Internationaliste, citoyen du monde ? Non citoyen tout simplement !

La dictature du prolétariat ne permet pas de faire progresser l'humain dans le corps social. C'est aujourd'hui un fait établit par l'expérience historique. Mais il apparait, de plus en plus clairement aujourd'hui, que des premiers de cordée qui ne se soucieraient pas d'adapter leurs pas sur ceux des derniers n'y parviendront pas mieux...

                    Depuis l'époque de Thatcher en Angleterre et de Reagan aux États-Unis, les idées du néo-libéralisme – on peut même dire aujourd'hui : de l'anarcho-capitalisme – ont tout balayé et relégué dans les poubelles de l'histoire les idées issues de courants de pensée concurrents - communisme et social-démocratie. En fait, si la dictature du prolétariat et sa variante démocratique, au niveau mondial, a perdu la partie c'est parce que « la dictature des idées » du capital l'a gagnée... En France, confrontés à cette invasion idéologique, les partis politiques « de gouvernement » ont picoré dans ce qui leur paraissait assimilable. La gauche en se recentrant sur la défense des valeurs « sociétales » et en bougonnant contre « l'économisme » , la droite en concentrant son action sur la défense de « l'économisme » et en bougonnant sur les valeurs « sociétales »... Enfin Macron est arrivé et, avec son « en même temps », a raflé la quasi totalité du package idéologique anglo-américain! Mais alors, ou donc est passé le peuple ? Au F.N. ? Oui, beaucoup trop. Dans la « France Insoumise » ? Non, pas tellement !
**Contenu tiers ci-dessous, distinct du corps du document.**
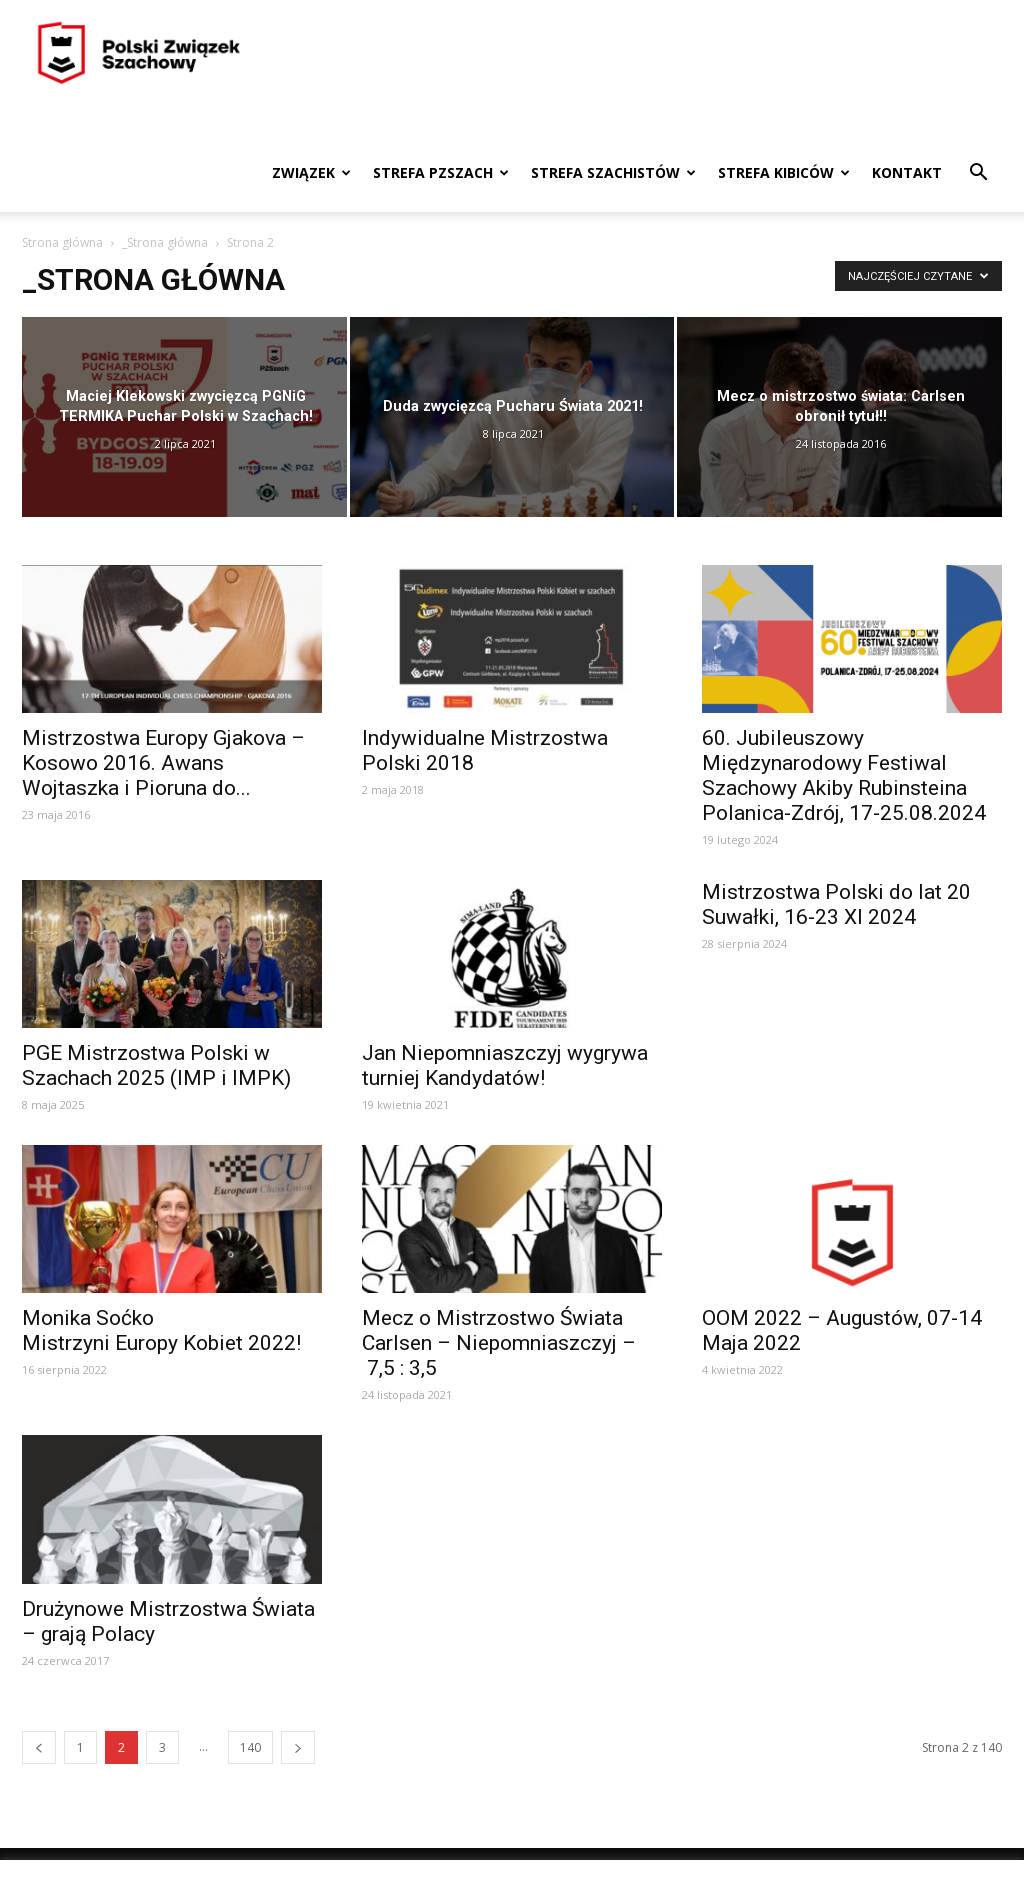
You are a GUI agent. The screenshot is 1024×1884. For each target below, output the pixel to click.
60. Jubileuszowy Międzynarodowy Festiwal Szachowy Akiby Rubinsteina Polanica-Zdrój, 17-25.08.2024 (844, 775)
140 (250, 1747)
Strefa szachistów (613, 172)
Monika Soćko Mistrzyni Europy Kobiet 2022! (161, 1330)
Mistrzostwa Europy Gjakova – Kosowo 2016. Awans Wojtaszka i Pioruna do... (163, 763)
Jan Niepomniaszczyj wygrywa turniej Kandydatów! (505, 1065)
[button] (978, 174)
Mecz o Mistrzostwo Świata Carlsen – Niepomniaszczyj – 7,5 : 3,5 (499, 1343)
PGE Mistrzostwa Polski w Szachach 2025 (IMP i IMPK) (156, 1065)
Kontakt (907, 172)
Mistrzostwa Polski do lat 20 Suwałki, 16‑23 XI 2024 (836, 904)
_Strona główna (165, 242)
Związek (311, 172)
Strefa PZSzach (441, 172)
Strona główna (62, 242)
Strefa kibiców (784, 172)
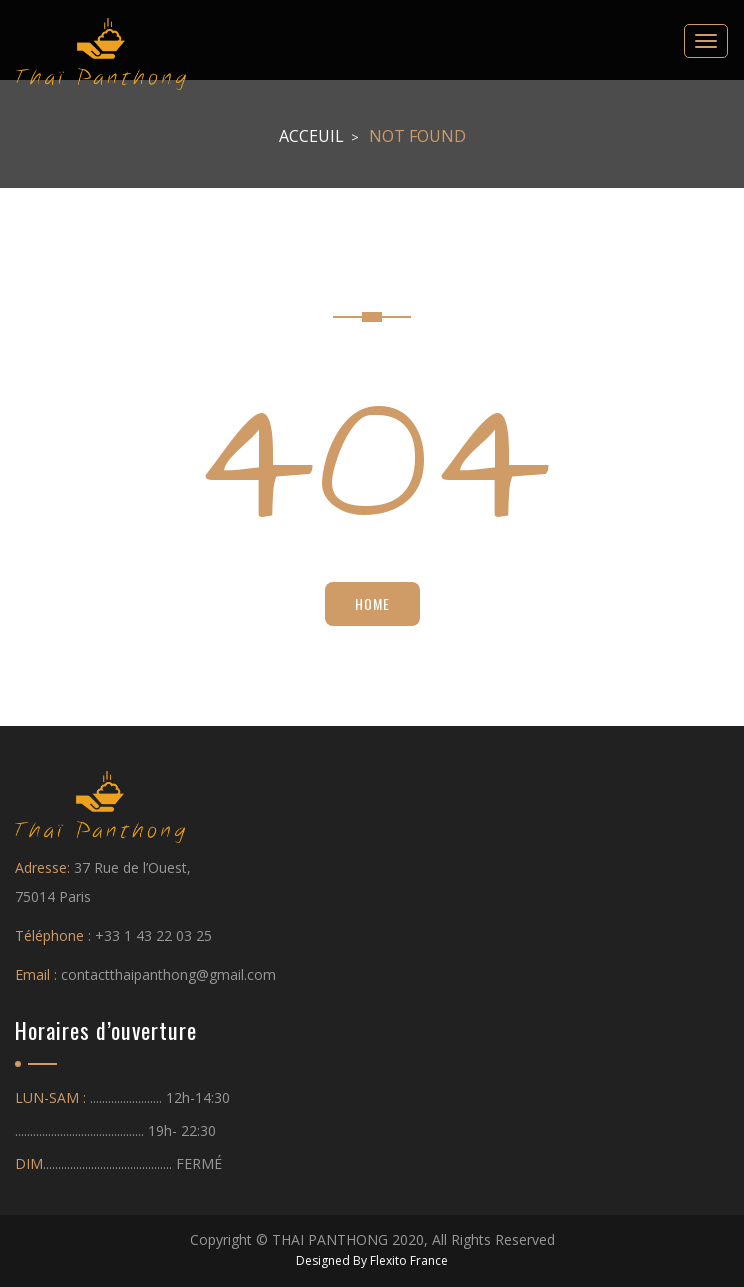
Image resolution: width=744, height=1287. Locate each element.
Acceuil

                   Comment la gauche a-t- elle pu accepter d'une part qu' Emmanuel Macron puisse dire « il n'y a pas de culture française», et d'autre part qu'une partie du peuple puisse avoir été séduit par le discours de l'extrême droite ? La gauche devrait selon moi relever le défi et se donnent pour objectif de faire fructifier l'héritage des Républicains français en s'appuyant sur l'imaginaire populaire... Dans ce but il lui faut, bien sûr, répondre à l'appel à manifester des syndicats ouvriers parce que c'est avec le peuple réactif qu'elle pourra construire demain mais "en même temps" elle doit entendre cette parti du peuple abandonnée et aujourd'hui en déshérence dans l'abstention électorale ou attiré par le vote FN.
                   Les situations historiques de 1940, de 1958 et de 2018 ne sont pas comparables et de Gaulle ne peut pas être un modèle pour la gauche bien sûr mais il savait, lui, parce qu'il en connaissait parfaitement l'Histoire, que quand la République française prend l'eau, pour colmater les brèches, c'est sur son peuple qu'il faut compter pas sur ses « premiers de cordée ». La gauche, si elle veut se ressourcer idéologiquement c'est plutôt, d'après moi, de l'esprit "gaullien" qu'elle devrait s'imprégner plutôt que de l'esprit anarcho-capitaliste.